The reply should contain all of the data below, word for word.

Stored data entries
::::

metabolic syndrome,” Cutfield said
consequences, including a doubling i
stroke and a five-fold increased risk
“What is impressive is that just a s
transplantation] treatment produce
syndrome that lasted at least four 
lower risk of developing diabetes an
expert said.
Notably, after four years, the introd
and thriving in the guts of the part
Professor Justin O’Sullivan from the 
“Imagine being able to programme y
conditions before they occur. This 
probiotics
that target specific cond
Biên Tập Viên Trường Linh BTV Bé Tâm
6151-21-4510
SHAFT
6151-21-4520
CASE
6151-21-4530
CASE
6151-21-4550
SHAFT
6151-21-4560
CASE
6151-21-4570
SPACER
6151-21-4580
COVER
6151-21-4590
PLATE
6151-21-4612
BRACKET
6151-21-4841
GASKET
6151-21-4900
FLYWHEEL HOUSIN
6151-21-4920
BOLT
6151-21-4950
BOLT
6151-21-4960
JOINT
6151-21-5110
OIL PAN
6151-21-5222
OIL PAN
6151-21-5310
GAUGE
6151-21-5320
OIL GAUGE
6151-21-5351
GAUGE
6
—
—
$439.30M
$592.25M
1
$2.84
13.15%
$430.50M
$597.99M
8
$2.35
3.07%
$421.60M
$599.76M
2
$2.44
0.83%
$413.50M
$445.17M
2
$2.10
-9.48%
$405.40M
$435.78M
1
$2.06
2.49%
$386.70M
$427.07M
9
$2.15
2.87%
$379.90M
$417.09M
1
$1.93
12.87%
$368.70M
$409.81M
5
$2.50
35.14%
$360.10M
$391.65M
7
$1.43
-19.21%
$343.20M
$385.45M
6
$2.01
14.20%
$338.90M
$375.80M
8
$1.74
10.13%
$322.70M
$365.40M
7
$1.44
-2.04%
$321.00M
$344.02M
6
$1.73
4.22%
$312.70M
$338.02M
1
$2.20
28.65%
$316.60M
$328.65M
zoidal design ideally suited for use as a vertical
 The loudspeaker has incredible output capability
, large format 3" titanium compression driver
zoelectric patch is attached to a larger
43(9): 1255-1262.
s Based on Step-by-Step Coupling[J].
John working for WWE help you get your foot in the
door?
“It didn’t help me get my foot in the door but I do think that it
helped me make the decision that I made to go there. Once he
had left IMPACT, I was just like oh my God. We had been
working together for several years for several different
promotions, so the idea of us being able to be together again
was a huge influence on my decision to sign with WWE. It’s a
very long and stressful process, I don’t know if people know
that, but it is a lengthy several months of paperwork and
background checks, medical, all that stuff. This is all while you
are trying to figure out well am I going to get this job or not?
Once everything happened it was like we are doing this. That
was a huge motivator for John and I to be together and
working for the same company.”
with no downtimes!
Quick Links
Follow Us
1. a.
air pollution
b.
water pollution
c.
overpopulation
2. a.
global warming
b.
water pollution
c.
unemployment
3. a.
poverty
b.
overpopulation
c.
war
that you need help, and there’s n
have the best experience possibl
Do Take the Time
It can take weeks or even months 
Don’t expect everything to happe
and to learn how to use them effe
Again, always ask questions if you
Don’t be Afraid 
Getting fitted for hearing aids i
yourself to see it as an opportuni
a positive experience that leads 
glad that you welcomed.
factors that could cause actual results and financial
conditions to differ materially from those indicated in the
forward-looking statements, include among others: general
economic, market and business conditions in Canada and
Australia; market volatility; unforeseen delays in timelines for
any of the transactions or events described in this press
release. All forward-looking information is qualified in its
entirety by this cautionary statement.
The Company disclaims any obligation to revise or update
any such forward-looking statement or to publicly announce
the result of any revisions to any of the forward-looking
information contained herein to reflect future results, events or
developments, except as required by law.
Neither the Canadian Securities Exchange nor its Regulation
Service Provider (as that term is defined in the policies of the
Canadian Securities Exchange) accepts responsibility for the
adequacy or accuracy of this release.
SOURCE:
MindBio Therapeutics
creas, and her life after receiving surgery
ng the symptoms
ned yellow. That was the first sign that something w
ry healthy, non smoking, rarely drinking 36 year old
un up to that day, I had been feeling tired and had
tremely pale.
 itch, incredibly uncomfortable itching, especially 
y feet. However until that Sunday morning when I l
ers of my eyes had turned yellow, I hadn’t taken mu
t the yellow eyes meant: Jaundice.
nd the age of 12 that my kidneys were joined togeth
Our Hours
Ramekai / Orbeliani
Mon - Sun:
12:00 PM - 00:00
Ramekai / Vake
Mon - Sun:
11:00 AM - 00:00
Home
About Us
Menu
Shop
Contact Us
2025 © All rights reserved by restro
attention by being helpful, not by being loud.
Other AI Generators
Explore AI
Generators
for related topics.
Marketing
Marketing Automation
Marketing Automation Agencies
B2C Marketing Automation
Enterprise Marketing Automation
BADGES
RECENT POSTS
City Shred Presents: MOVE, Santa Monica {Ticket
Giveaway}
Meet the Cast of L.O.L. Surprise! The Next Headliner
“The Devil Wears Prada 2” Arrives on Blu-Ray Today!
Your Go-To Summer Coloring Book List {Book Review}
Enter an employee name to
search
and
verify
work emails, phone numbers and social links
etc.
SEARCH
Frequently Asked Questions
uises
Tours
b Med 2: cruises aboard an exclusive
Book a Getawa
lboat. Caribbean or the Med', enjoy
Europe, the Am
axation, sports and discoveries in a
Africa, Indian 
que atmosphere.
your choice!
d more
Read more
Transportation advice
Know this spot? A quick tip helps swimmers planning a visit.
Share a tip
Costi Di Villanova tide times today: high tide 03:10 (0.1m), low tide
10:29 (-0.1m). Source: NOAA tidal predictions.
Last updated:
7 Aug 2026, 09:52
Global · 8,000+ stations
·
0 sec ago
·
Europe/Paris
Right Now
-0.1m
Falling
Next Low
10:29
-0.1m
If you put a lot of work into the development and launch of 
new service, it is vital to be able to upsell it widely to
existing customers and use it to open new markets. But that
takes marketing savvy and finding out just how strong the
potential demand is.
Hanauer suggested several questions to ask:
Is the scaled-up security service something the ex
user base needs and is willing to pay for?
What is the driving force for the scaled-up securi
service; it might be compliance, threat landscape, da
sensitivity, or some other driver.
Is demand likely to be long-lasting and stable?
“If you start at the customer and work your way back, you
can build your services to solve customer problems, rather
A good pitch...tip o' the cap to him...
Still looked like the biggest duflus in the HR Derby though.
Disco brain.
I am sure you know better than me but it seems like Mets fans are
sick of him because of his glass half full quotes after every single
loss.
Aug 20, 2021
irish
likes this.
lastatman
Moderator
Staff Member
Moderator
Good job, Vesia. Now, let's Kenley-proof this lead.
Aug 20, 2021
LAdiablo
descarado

::::

▶ **FINISHED TASK**
metabolic syndrome,” Cutfield said
consequences, including a doubling i
stroke and a five-fold increased risk
“What is impressive is that just a s
transplantation] treatment produce
syndrome that lasted at least four 
lower risk of developing diabetes an
expert said.
Notably, after four years, the introd
and thriving in the guts of the part
Professor Justin O’Sullivan from the 
“Imagine being able to programme y
conditions before they occur. This 
probiotics
that target specific cond
Biên Tập Viên Trường Linh BTV Bé Tâm
6151-21-4510
SHAFT
6151-21-4520
CASE
6151-21-4530
CASE
6151-21-4550
SHAFT
6151-21-4560
CASE
6151-21-4570
SPACER
6151-21-4580
COVER
6151-21-4590
PLATE
6151-21-4612
BRACKET
6151-21-4841
GASKET
6151-21-4900
FLYWHEEL HOUSIN
6151-21-4920
BOLT
6151-21-4950
BOLT
6151-21-4960
JOINT
6151-21-5110
OIL PAN
6151-21-5222
OIL PAN
6151-21-5310
GAUGE
6151-21-5320
OIL GAUGE
6151-21-5351
GAUGE
6
—
—
$439.30M
$592.25M
1
$2.84
13.15%
$430.50M
$597.99M
8
$2.35
3.07%
$421.60M
$599.76M
2
$2.44
0.83%
$413.50M
$445.17M
2
$2.10
-9.48%
$405.40M
$435.78M
1
$2.06
2.49%
$386.70M
$427.07M
9
$2.15
2.87%
$379.90M
$417.09M
1
$1.93
12.87%
$368.70M
$409.81M
5
$2.50
35.14%
$360.10M
$391.65M
7
$1.43
-19.21%
$343.20M
$385.45M
6
$2.01
14.20%
$338.90M
$375.80M
8
$1.74
10.13%
$322.70M
$365.40M
7
$1.44
-2.04%
$321.00M
$344.02M
6
$1.73
4.22%
$312.70M
$338.02M
1
$2.20
28.65%
$316.60M
$328.65M
zoidal design ideally suited for use as a vertical
 The loudspeaker has incredible output capability
, large format 3" titanium compression driver
zoelectric patch is attached to a larger
43(9): 1255-1262.
s Based on Step-by-Step Coupling[J].
John working for WWE help you get your foot in the
door?
“It didn’t help me get my foot in the door but I do think that it
helped me make the decision that I made to go there. Once he
had left IMPACT, I was just like oh my God. We had been
working together for several years for several different
promotions, so the idea of us being able to be together again
was a huge influence on my decision to sign with WWE. It’s a
very long and stressful process, I don’t know if people know
that, but it is a lengthy several months of paperwork and
background checks, medical, all that stuff. This is all while you
are trying to figure out well am I going to get this job or not?
Once everything happened it was like we are doing this. That
was a huge motivator for John and I to be together and
working for the same company.”
with no downtimes!
Quick Links
Follow Us
1. a.
air pollution
b.
water pollution
c.
overpopulation
2. a.
global warming
b.
water pollution
c.
unemployment
3. a.
poverty
b.
overpopulation
c.
war
that you need help, and there’s n
have the best experience possibl
Do Take the Time
It can take weeks or even months 
Don’t expect everything to happe
and to learn how to use them effe
Again, always ask questions if you
Don’t be Afraid 
Getting fitted for hearing aids i
yourself to see it as an opportuni
a positive experience that leads 
glad that you welcomed.
factors that could cause actual results and financial
conditions to differ materially from those indicated in the
forward-looking statements, include among others: general
economic, market and business conditions in Canada and
Australia; market volatility; unforeseen delays in timelines for
any of the transactions or events described in this press
release. All forward-looking information is qualified in its
entirety by this cautionary statement.
The Company disclaims any obligation to revise or update
any such forward-looking statement or to publicly announce
the result of any revisions to any of the forward-looking
information contained herein to reflect future results, events or
developments, except as required by law.
Neither the Canadian Securities Exchange nor its Regulation
Service Provider (as that term is defined in the policies of the
Canadian Securities Exchange) accepts responsibility for the
adequacy or accuracy of this release.
SOURCE:
MindBio Therapeutics
creas, and her life after receiving surgery
ng the symptoms
ned yellow. That was the first sign that something w
ry healthy, non smoking, rarely drinking 36 year old
un up to that day, I had been feeling tired and had
tremely pale.
 itch, incredibly uncomfortable itching, especially 
y feet. However until that Sunday morning when I l
ers of my eyes had turned yellow, I hadn’t taken mu
t the yellow eyes meant: Jaundice.
nd the age of 12 that my kidneys were joined togeth
Our Hours
Ramekai / Orbeliani
Mon - Sun:
12:00 PM - 00:00
Ramekai / Vake
Mon - Sun:
11:00 AM - 00:00
Home
About Us
Menu
Shop
Contact Us
2025 © All rights reserved by restro
attention by being helpful, not by being loud.
Other AI Generators
Explore AI
Generators
for related topics.
Marketing
Marketing Automation
Marketing Automation Agencies
B2C Marketing Automation
Enterprise Marketing Automation
BADGES
RECENT POSTS
City Shred Presents: MOVE, Santa Monica {Ticket
Giveaway}
Meet the Cast of L.O.L. Surprise! The Next Headliner
“The Devil Wears Prada 2” Arrives on Blu-Ray Today!
Your Go-To Summer Coloring Book List {Book Review}
Enter an employee name to
search
and
verify
work emails, phone numbers and social links
etc.
SEARCH
Frequently Asked Questions
uises
Tours
b Med 2: cruises aboard an exclusive
Book a Getawa
lboat. Caribbean or the Med', enjoy
Europe, the Am
axation, sports and discoveries in a
Africa, Indian 
que atmosphere.
your choice!
d more
Read more
Transportation advice
Know this spot? A quick tip helps swimmers planning a visit.
Share a tip
Costi Di Villanova tide times today: high tide 03:10 (0.1m), low tide
10:29 (-0.1m). Source: NOAA tidal predictions.
Last updated:
7 Aug 2026, 09:52
Global · 8,000+ stations
·
0 sec ago
·
Europe/Paris
Right Now
-0.1m
Falling
Next Low
10:29
-0.1m
If you put a lot of work into the development and launch of 
new service, it is vital to be able to upsell it widely to
existing customers and use it to open new markets. But that
takes marketing savvy and finding out just how strong the
potential demand is.
Hanauer suggested several questions to ask:
Is the scaled-up security service something the ex
user base needs and is willing to pay for?
What is the driving force for the scaled-up securi
service; it might be compliance, threat landscape, da
sensitivity, or some other driver.
Is demand likely to be long-lasting and stable?
“If you start at the customer and work your way back, you
can build your services to solve customer problems, rather
A good pitch...tip o' the cap to him...
Still looked like the biggest duflus in the HR Derby though.
Disco brain.
I am sure you know better than me but it seems like Mets fans are
sick of him because of his glass half full quotes after every single
loss.
Aug 20, 2021
irish
likes this.
lastatman
Moderator
Staff Member
Moderator
Good job, Vesia. Now, let's Kenley-proof this lead.
Aug 20, 2021
LAdiablo
descarado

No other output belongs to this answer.